Every line in the entries where "dropdown" is found should be copied.

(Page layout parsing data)
********************

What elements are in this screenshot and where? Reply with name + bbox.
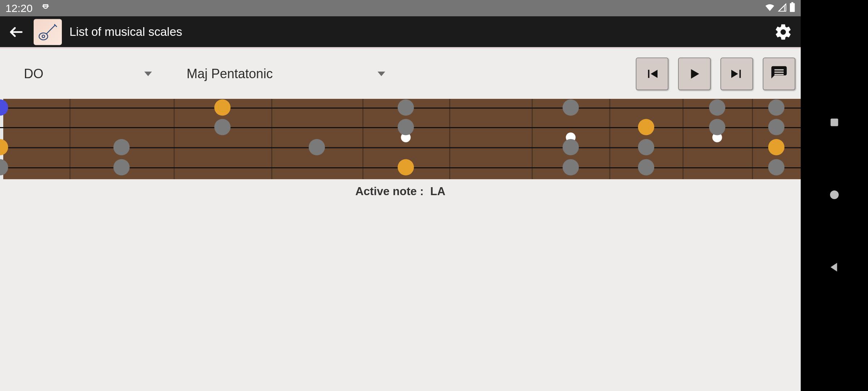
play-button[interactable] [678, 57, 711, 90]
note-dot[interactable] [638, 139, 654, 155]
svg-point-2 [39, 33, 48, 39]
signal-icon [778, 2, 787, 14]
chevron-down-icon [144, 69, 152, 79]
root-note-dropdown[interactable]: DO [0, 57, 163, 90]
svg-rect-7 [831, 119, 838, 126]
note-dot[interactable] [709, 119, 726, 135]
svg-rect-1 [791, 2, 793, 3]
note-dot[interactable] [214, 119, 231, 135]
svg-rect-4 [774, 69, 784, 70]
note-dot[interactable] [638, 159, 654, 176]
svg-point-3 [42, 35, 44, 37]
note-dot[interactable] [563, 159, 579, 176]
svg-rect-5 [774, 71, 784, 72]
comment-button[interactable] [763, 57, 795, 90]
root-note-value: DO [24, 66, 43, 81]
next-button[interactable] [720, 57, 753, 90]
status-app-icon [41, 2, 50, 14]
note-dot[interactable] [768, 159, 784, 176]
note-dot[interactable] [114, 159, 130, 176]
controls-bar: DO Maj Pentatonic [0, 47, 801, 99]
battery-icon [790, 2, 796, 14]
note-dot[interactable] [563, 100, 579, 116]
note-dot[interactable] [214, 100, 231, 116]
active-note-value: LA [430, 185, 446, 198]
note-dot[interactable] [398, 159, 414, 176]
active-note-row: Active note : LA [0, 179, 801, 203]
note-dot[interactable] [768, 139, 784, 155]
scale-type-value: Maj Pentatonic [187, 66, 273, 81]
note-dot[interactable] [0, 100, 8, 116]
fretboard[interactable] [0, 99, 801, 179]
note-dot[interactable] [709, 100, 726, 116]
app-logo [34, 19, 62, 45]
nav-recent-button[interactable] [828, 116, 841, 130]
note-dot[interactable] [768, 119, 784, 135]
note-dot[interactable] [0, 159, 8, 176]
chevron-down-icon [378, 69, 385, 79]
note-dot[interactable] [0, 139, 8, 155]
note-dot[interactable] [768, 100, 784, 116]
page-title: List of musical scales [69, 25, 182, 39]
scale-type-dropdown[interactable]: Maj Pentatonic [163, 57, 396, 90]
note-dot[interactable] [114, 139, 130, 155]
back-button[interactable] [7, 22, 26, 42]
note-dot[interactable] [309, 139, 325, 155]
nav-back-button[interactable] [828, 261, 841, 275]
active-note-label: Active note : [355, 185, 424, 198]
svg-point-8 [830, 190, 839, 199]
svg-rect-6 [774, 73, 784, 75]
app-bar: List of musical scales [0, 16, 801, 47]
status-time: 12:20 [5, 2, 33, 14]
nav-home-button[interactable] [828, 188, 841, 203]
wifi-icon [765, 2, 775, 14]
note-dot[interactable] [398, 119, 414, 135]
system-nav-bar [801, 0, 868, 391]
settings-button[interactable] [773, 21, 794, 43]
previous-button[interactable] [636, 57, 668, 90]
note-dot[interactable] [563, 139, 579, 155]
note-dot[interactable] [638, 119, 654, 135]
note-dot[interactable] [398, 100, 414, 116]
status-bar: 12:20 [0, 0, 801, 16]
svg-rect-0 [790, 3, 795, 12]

********************

Solved problem:
root-note-dropdown[interactable]: DO [0, 57, 163, 90]
scale-type-dropdown[interactable]: Maj Pentatonic [163, 57, 396, 90]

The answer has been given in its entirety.